Dataset entries:
* * * * * * *

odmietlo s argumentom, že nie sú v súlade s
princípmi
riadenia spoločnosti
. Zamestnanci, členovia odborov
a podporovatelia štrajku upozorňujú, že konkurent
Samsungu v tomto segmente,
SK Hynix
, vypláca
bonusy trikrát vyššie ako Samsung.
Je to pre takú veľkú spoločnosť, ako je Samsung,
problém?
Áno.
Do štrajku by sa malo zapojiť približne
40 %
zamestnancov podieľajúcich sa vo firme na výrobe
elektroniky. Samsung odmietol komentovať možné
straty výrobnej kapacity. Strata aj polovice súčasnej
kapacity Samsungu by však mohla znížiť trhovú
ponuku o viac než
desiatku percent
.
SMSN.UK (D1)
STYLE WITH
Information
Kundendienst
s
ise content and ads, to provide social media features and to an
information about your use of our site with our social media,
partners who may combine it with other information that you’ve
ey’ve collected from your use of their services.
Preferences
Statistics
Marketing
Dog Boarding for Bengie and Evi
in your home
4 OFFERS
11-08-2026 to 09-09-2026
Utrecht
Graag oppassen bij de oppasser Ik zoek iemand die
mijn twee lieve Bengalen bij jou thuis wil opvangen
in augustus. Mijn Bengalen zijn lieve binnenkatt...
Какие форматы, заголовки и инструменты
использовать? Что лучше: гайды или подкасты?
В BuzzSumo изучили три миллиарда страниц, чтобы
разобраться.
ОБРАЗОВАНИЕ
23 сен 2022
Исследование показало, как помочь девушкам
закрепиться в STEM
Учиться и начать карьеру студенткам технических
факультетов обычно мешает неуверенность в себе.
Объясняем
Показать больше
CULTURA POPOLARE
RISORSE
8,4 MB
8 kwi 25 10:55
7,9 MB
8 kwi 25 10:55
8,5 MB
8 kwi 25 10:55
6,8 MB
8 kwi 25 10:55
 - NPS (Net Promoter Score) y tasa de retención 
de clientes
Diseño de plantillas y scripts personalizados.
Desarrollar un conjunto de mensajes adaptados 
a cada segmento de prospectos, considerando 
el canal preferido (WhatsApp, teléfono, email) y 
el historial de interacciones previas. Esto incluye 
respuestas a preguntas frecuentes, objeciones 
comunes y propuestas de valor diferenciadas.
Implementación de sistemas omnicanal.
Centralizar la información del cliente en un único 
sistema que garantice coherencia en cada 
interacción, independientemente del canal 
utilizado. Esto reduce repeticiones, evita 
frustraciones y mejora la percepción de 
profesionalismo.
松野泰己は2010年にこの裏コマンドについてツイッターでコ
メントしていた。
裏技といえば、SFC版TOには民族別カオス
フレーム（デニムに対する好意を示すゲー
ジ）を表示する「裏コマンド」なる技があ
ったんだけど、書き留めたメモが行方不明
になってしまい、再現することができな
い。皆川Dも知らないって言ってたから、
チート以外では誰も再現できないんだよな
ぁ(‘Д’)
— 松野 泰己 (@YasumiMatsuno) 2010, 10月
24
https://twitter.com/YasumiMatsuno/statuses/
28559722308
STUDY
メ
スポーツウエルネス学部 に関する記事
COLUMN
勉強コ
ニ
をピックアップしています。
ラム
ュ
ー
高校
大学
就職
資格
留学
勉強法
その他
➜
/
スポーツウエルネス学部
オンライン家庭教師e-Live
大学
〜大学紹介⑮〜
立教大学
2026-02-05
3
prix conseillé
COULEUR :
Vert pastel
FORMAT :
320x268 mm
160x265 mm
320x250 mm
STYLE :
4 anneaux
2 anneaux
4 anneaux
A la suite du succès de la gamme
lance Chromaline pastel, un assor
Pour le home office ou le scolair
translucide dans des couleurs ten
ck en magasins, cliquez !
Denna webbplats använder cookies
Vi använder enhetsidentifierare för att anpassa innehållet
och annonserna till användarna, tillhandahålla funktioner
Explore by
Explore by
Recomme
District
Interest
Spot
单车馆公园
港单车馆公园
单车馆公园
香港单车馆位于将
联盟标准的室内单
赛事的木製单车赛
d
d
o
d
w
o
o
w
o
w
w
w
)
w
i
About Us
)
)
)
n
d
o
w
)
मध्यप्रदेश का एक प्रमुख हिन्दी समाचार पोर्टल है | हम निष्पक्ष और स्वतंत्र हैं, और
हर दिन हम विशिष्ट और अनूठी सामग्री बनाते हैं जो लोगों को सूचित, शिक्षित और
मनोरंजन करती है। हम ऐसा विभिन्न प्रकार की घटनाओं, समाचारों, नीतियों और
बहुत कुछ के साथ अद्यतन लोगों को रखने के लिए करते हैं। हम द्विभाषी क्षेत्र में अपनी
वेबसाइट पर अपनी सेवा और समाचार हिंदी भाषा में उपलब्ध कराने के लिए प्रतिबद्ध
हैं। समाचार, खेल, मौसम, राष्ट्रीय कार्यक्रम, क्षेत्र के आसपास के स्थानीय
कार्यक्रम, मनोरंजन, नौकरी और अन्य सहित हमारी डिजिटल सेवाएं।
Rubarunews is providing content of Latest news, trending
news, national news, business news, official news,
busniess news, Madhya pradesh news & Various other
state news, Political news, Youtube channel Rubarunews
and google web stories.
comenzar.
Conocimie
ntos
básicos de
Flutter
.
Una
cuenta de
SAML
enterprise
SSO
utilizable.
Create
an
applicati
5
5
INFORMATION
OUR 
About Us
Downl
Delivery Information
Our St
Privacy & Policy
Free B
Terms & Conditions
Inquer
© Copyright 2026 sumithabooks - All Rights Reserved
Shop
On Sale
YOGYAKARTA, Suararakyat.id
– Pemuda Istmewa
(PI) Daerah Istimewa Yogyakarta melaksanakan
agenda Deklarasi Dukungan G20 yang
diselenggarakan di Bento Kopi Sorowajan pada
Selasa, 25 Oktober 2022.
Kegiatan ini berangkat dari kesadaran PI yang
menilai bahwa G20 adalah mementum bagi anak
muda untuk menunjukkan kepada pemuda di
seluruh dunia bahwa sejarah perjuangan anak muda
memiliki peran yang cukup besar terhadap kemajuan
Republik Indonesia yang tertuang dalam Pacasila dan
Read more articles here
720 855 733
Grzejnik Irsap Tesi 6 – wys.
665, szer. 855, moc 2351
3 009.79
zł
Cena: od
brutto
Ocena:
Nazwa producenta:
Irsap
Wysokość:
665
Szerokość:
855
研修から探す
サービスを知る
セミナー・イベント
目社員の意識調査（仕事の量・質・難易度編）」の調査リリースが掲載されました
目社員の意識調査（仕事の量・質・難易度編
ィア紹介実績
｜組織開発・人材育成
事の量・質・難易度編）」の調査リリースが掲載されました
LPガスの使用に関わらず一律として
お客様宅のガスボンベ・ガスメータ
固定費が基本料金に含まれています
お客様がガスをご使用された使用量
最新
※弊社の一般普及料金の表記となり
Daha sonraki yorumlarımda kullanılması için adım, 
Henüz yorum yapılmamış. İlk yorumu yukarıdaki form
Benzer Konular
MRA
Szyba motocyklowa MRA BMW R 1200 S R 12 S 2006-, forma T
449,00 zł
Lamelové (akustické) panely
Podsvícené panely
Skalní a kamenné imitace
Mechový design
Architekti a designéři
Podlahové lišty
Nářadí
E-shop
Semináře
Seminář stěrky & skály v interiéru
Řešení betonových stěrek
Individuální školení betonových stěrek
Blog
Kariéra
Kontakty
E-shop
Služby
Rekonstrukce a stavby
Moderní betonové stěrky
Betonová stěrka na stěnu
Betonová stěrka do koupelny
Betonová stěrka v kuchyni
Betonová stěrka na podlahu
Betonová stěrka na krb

* * * * * * *

Task instructions → Within the records above, the line carrying "Seminář stěrky & skály v interiéru" starts the range and the last line ends it. Set down that range exactly.

Written solution →
Seminář stěrky & skály v interiéru
Řešení betonových stěrek
Individuální školení betonových stěrek
Blog
Kariéra
Kontakty
E-shop
Služby
Rekonstrukce a stavby
Moderní betonové stěrky
Betonová stěrka na stěnu
Betonová stěrka do koupelny
Betonová stěrka v kuchyni
Betonová stěrka na podlahu
Betonová stěrka na krb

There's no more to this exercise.